Il résulte des documents contractuels que le logement est compris dans un ensemble immobilier faisant l'objet d'une convention passée entre l'État et le bailleur et que l'association le met à disposition de familles ou de personne en difficulté, dont elle assure le suivi social et la réinsertion.
Un commandement de payer un arriéré de loyers et charges d'un montant de 2.542,76 euros, visant la clause résolutoire et les dispositions légales, a été délivré le 7 mars 2019 à l'Association Droit au logement.
Ce commandement étant resté infructueux, par acte d'huissier du 16 octobre 2019, la SA [Adresse 9] a fait assigner l'Association Droit au logement devant le juge des contentieux de la protection du tribunal de proximité de Longjumeau notamment en résiliation du bail par acquisition de la clause résolutoire, expulsion, condamnation au paiement de la somme de 3.246,90 euros au titre des loyers et charge impayés au 8 octobre 2019 et d'une indemnité d'occupation.
Assignée par acte d'huissier signifié à personne habilitée, l'Association Droit au logement n'a pas comparu.
Par jugement réputé contradictoire entrepris du 25 janvier 2021, le juge des contentieux de la protection du tribunal de proximité de Longjumeau a ainsi statué :
DEBOUTE la S.A [Adresse 9] de sa demande d'acquisition de la clause résolutoire inscrite au contrat de bail conclu entre la SA [Adresse 8], aux droits de qui se trouve la S.A [Adresse 9], et l'Association Droit au logement portant sur les locaux situés [Adresse 3] ;
DEBOUTE la S.A [Adresse 9] de ses demandes d'expulsion et de séquestration des biens ;
CONDAMNE l'Association Droit au logement à verser à la S.A [Adresse 9] une somme de 3.246, 90 euros au titre des loyers et charges impayés au 8 octobre 2019 terme de septembre 2019 inclus ;
DIT que cette somme portera intérêts au taux légal à compter du 7 mars 2019 sur la somme de 2.542,76 euros et à compter du 16 octobre 2019 sur le surplus ;
DEBOUTE la S.A [Adresse 9] de ses plus amples chefs de demandes en paiement ;
CONDAMNE l'Association Droit au logement à verser à la S.A [Adresse 9] une somme de 410 euros au titre des dispositions de l'article 700 du code de procédure civile ;
CONDAMNE l'Association Droit au logement aux dépens, qui comprennent notamment le coût du commandement de payer en date du 7 mars 2019, et de l'assignation en date du 16 octobre 2019 ;
ORDONNE l'exécution provisoire du jugement.
PRÉTENTIONS DES PARTIES
Vu l'appel interjeté le 2 mars 2021 par la SA [Adresse 9]

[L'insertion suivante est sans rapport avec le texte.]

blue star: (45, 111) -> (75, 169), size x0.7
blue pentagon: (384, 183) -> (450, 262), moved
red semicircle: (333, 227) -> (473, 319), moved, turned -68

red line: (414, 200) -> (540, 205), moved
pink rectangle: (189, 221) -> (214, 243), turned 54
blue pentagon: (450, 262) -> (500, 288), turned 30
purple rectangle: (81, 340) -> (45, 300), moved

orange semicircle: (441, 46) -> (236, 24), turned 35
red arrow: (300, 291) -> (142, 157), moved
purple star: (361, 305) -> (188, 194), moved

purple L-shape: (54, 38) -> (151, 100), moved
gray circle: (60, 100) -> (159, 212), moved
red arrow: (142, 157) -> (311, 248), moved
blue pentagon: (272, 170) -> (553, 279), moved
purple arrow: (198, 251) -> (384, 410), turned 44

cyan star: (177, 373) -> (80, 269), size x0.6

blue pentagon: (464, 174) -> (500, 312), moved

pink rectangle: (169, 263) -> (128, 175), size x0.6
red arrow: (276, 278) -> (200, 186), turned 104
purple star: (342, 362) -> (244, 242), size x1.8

Vu les dernières conclusions remises au greffe le 10 février 2023 par lesquelles la S.A. [Adresse 9] demande à la cour de :
INFIRMER le jugement entrepris en date du 25 janvier 2021 en toutes ses dispositions et statuant de nouveau :
- CONSTATER l'acquisition de la clause résolutoire prévue aux conditions générales du contrat de bail en date du 4 février 2015 et visée dans le commandement de payer, délivré par Maître [M] [S], Huissier de Justice associé de la SELARL C.D. JURIS, titulaire d'un Office d'huissier de Justice, sis à [Adresse 11], le 7 mars 2019 ;
- CONSTATER la résiliation du bail sur le local d'habitation sis [Adresse 2], et ce à compter du 7 mai 2019 ;
- En conséquence, ORDONNER l'expulsion sans délai de l'Association Droit au logement et de tous occupants de son chef et ce, avec l'assistance du Commissaire de Police et de la Force Publique et d'un serrurier, s'il y a lieu ;
- ORDONNER le transport et la séquestration des meubles et objets mobiliers garnissant les lieux dans un garde meubles qu'il désignera ou tel autre lieu au choix du bailleur et ce en garantie de toutes sommes qui pourront être dues, aux frais, risques et périls de l'Association Droit au logement.

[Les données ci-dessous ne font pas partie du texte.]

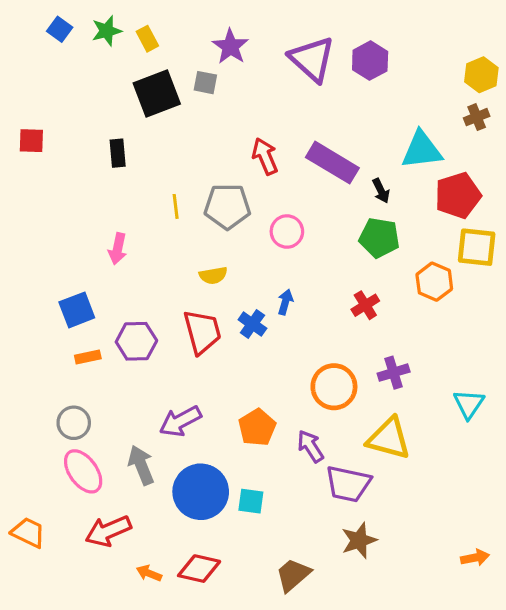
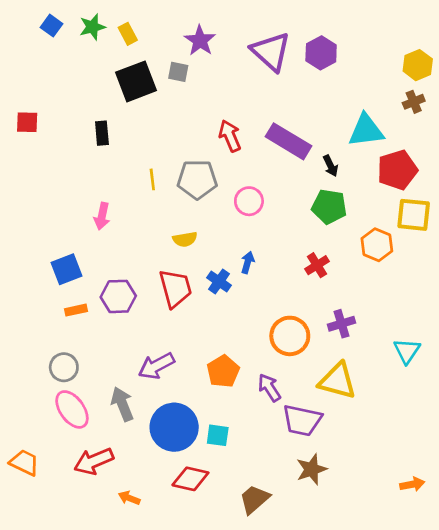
red diamond: (199, 569) -> (190, 479), moved

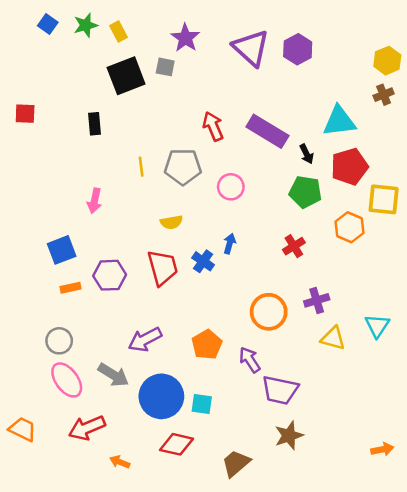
red pentagon: (397, 170) -> (349, 167), moved
yellow triangle: (337, 381) -> (333, 338), moved, size x0.7
gray arrow: (122, 404) -> (113, 375), turned 144

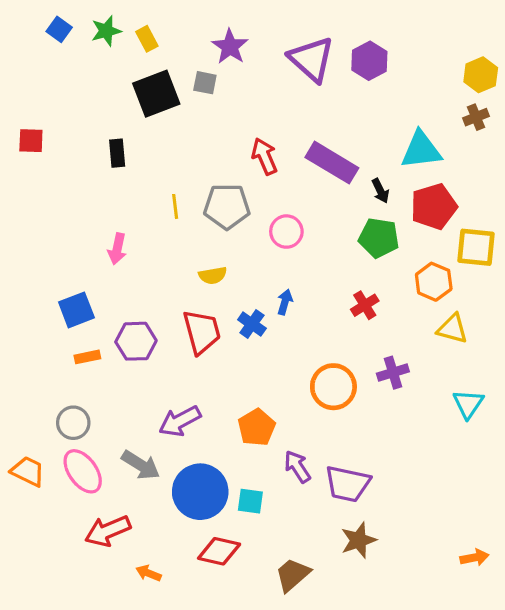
yellow triangle: (333, 338) -> (453, 329), moved
purple arrow: (250, 360) -> (297, 467), moved
orange trapezoid: (23, 429) -> (28, 471), moved

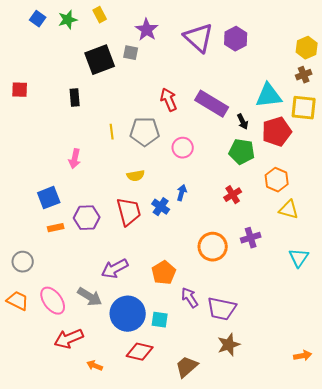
yellow rectangle: (147, 39) -> (100, 15), moved
yellow square: (476, 247) -> (304, 108), moved
gray circle: (73, 423) -> (23, 262), moved

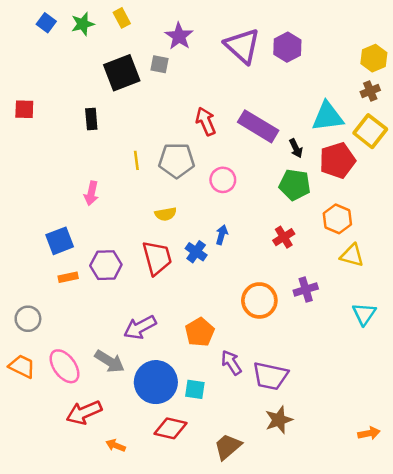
yellow square: (304, 108) -> (370, 131), turned 32

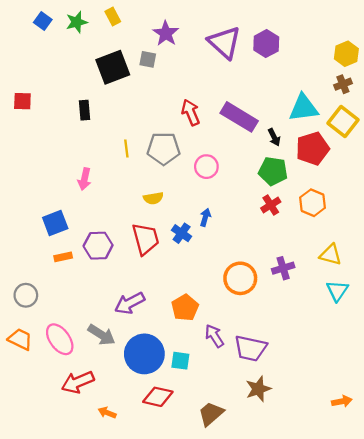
red cross: (284, 237) -> (271, 205), moved
yellow triangle: (352, 255) -> (331, 255), moved

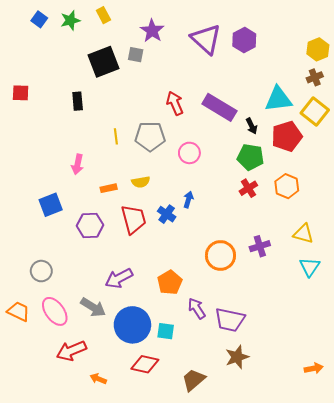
orange rectangle: (63, 257) -> (109, 188), moved
gray circle: (26, 295) -> (41, 271), moved

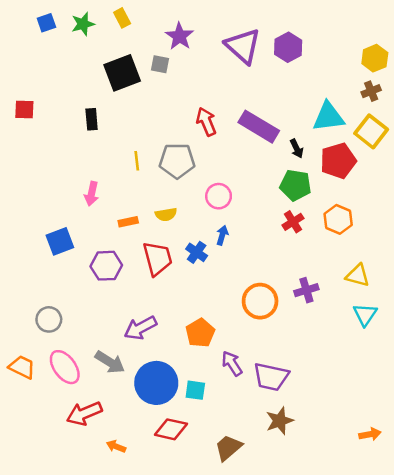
blue square: (39, 19) -> (46, 23), turned 35
pink circle: (189, 153) -> (219, 196), moved

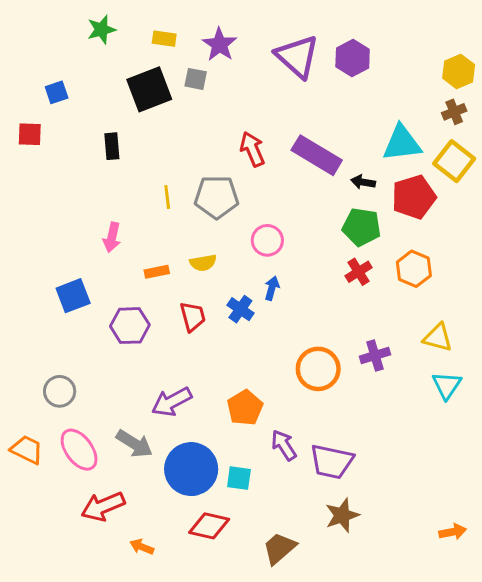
yellow rectangle: (122, 18) -> (164, 39), moved, turned -54
blue square: (46, 23) -> (57, 92), moved
black arrow: (297, 149) -> (363, 182), turned 126
red trapezoid: (157, 258) -> (193, 317), size x0.7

- CONDAMNER l'Association Droit au logement à payer à 1001 Vies Habitat une indemnité d'occupation au titre du local d'habitation correspondant au loyer actualisé augmenté des charges à compter de la résiliation du bail et jusqu'à parfaite libération des locaux par remise des clés, un procès-verbal d'expulsion ou de reprise.
- CONDAMNER l'Association Droit au logement à payer à 1001 Vies Habitat, la somme de 23.515,92 euros au titre des arriérés de loyers et charges, échéance de décembre 2022 incluse, selon décompte arrêté au 4 janvier 2023, avec intérêt au taux légal à compter du 7 mars 2019.
Y ajoutant :
- CONDAMNER l'Association Droit au logement à payer à 1001 Vies Habitat la somme de 2 800 euros en application des dispositions de l'article 700 du CPC ainsi qu'aux entiers dépens d'appel.

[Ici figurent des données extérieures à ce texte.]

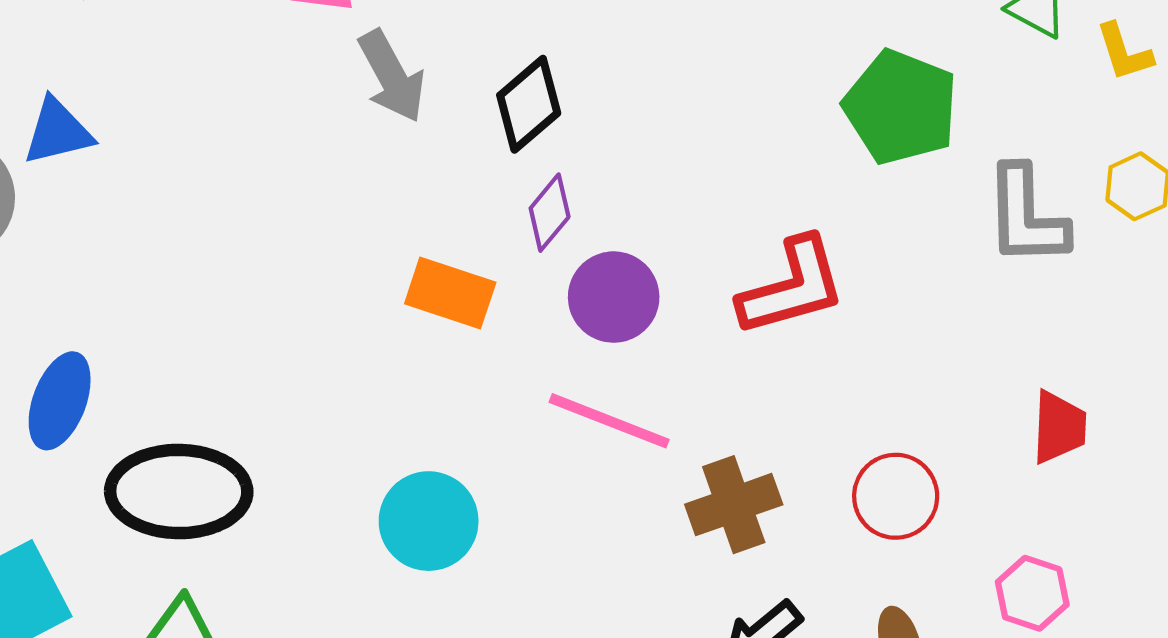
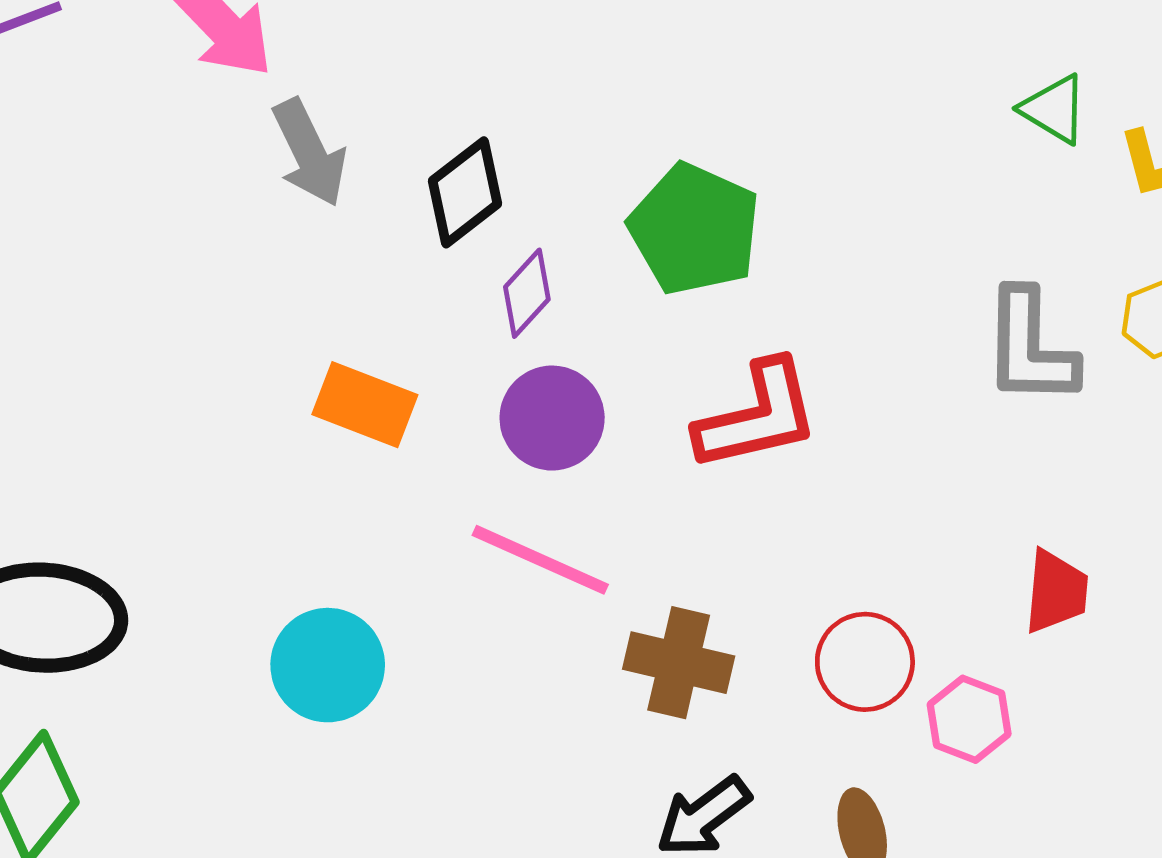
green pentagon: (901, 107) -> (694, 229), moved
purple diamond: (550, 213) -> (527, 293), moved
brown cross: (734, 505) -> (679, 663), turned 30
pink hexagon: (1032, 593) -> (969, 719), moved

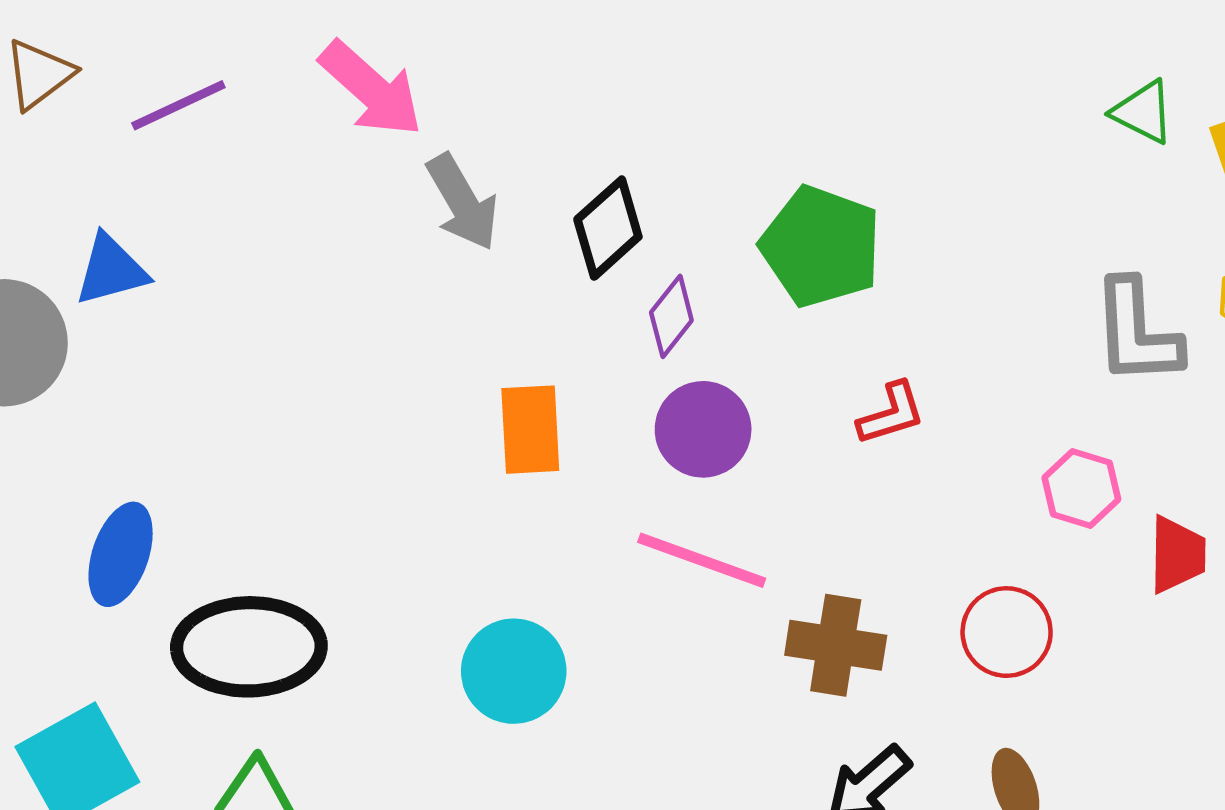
orange rectangle: (365, 405) -> (530, 430), turned 70
red L-shape: (757, 416) -> (891, 414), size x0.6
pink hexagon: (969, 719) -> (1081, 488), moved

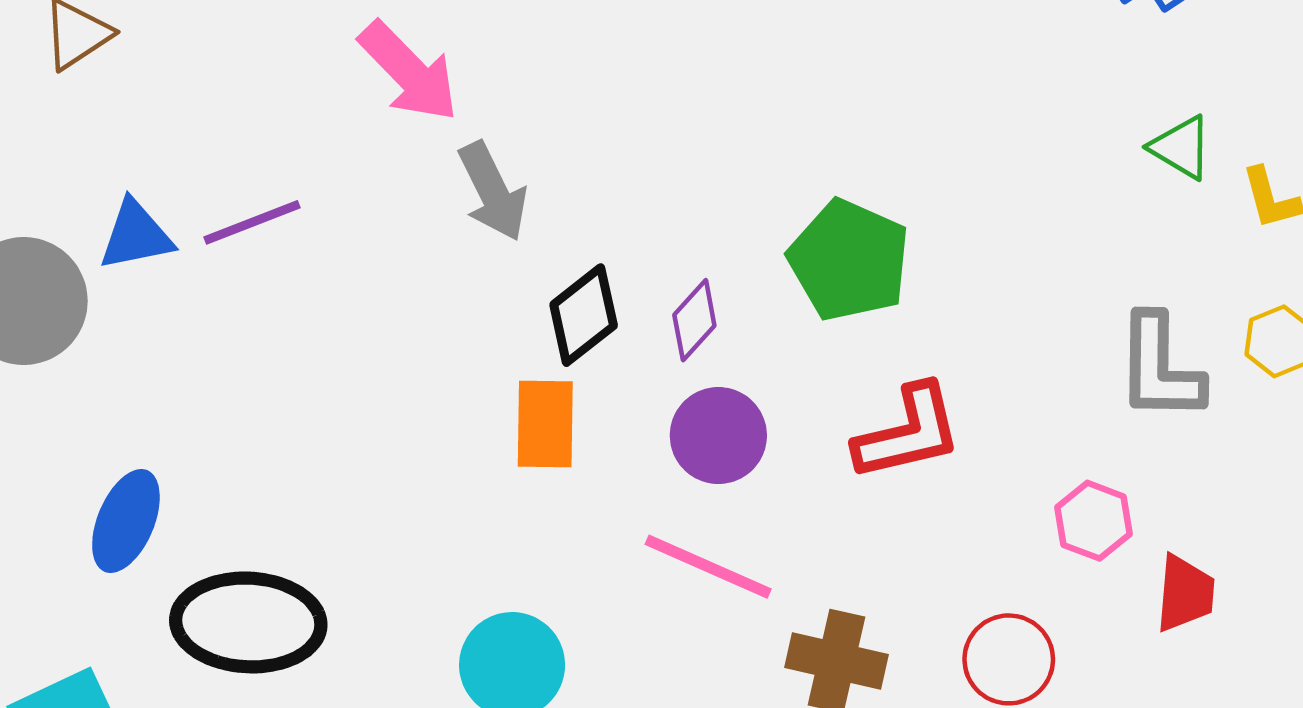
purple line: (178, 105) -> (252, 222), moved
black diamond: (608, 228) -> (584, 315), moved
red L-shape: (891, 414) -> (908, 433), size x1.6

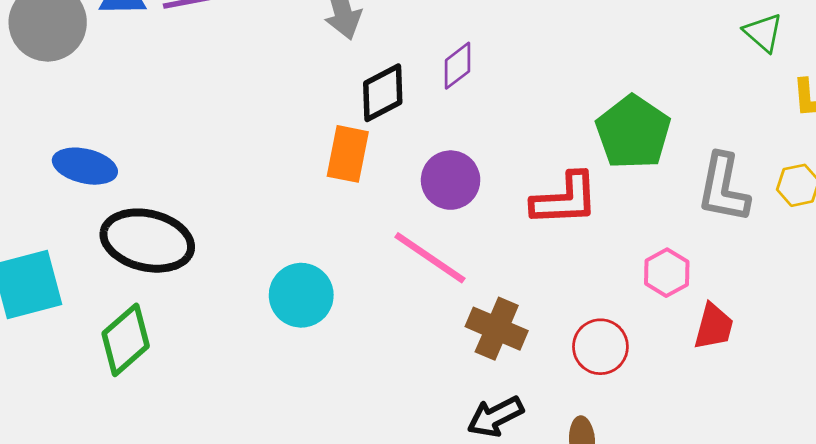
green triangle: (1181, 148) -> (763, 32), moved
green pentagon: (849, 260) -> (633, 132), moved
purple diamond: (694, 320) -> (458, 66), moved
blue ellipse: (126, 521) -> (85, 166), turned 70

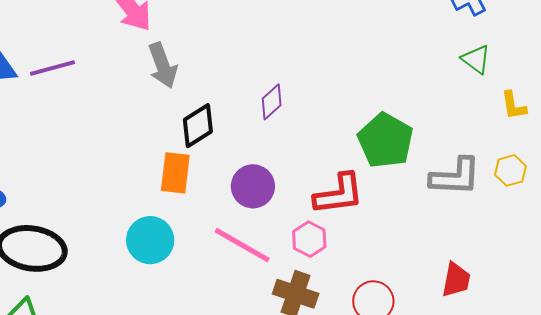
purple diamond: (458, 66) -> (272, 102), moved
gray L-shape: (723, 188) -> (455, 177), turned -94
pink hexagon: (667, 273) -> (309, 239), moved
cyan circle: (301, 295) -> (150, 240), moved

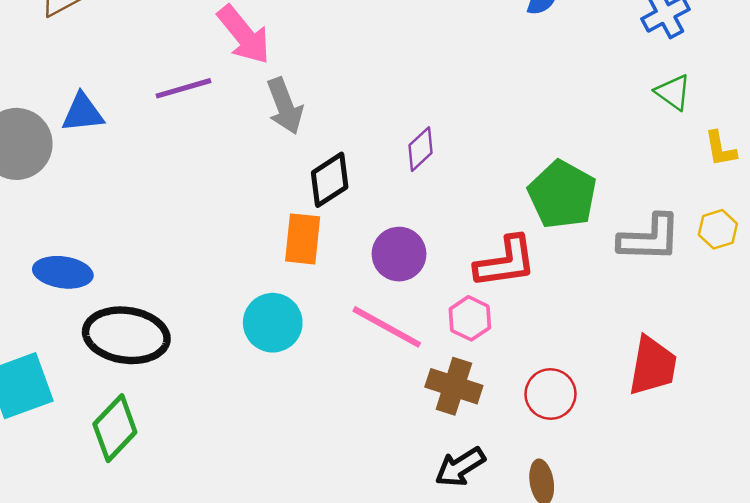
purple line: (53, 68) -> (183, 88), moved
red trapezoid: (456, 280) -> (653, 366), size x1.4

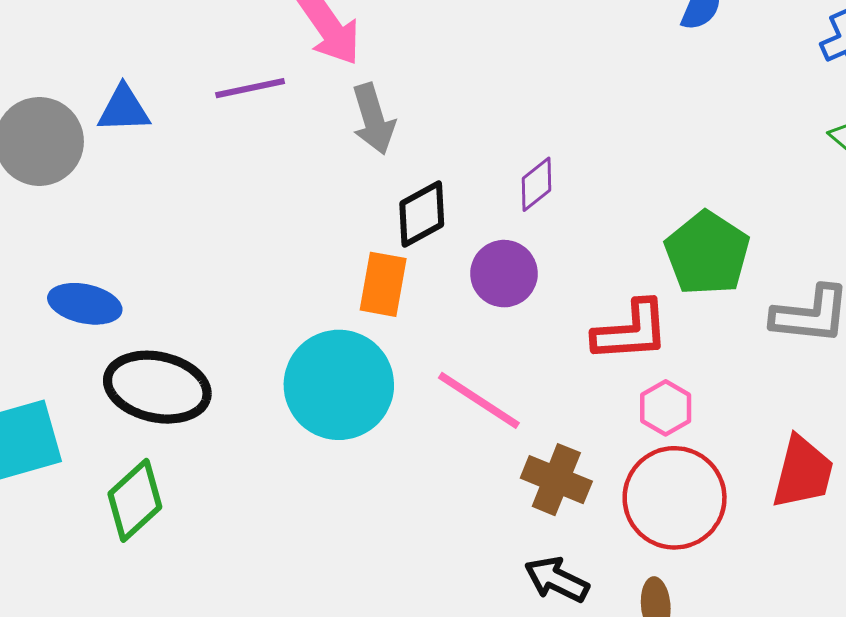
purple circle: (399, 254) -> (504, 274), moved
pink hexagon: (470, 318) -> (666, 408), moved
cyan circle: (273, 323) -> (339, 385), size x1.5
red circle: (550, 394) -> (675, 498), size x1.6
black arrow: (460, 467) -> (557, 579), turned 54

L'Association Droit au logement n'a pas constitué avocat.
La déclaration d'appel et les dernières conclusions de l'appelante lui ont été signifiées respectivement le 7 mai 2021 et le 15 février 2023, par procès-verbal de recherches infructueuses conformément à l'article 659 du code de procédure civile.
L'acte de signification de la déclaration d'appel faisait mention de la formule selon laquelle l'intimé était tenu de constituer avocat faute de quoi, en application des articles 902 et 909 du code de procédure civile, un arrêt pourrait être rendu sur les seuls éléments fournis par l'adversaire et ses écritures pourraient être déclarées irrecevables.
Pour un plus ample exposé des prétentions et des moyens des parties, la cour, conformément à l'article 455 du code de procédure civile, renvoie aux conclusions remises au greffe et au jugement déféré.
MOTIFS DE LA DÉCISION
Il résulte de l'article 472, alinéa 2, du code de procédure civile, que si l'intimé ne comparait pas le juge d'appel est tenu de vérifier si la demande de l'appelant est régulière recevable et bien fondée.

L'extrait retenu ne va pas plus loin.